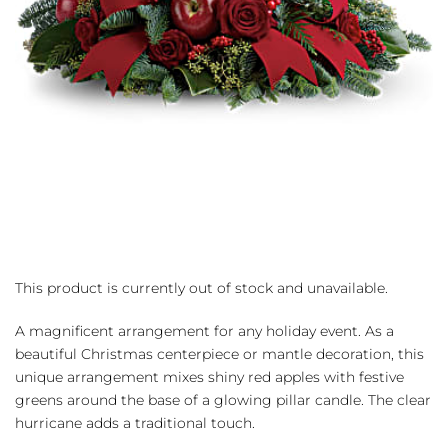
This product is currently out of stock and unavailable.
A magnificent arrangement for any holiday event. As a
beautiful Christmas centerpiece or mantle decoration, this
unique arrangement mixes shiny red apples with festive
greens around the base of a glowing pillar candle. The clear
hurricane adds a traditional touch.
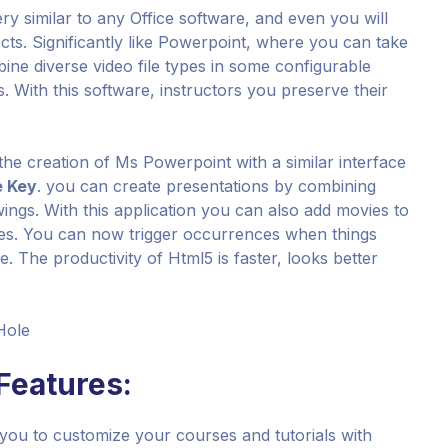
ery similar to any Office software, and even you will
ects. Significantly like Powerpoint, where you can take
ine diverse video file types in some configurable
. With this software, instructors you preserve their
 the creation of Ms Powerpoint with a similar interface
e Key
. you can create presentations by combining
wings. With this application you can also add movies to
zzes. You can now trigger occurrences when things
de. The productivity of Html5 is faster, looks better
Hole
 Features:
 you to customize your courses and tutorials with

Goal of the exercise: Ascertain the number of lines in the entries that include the word "similar", and report only that number.

Exercise answer: 2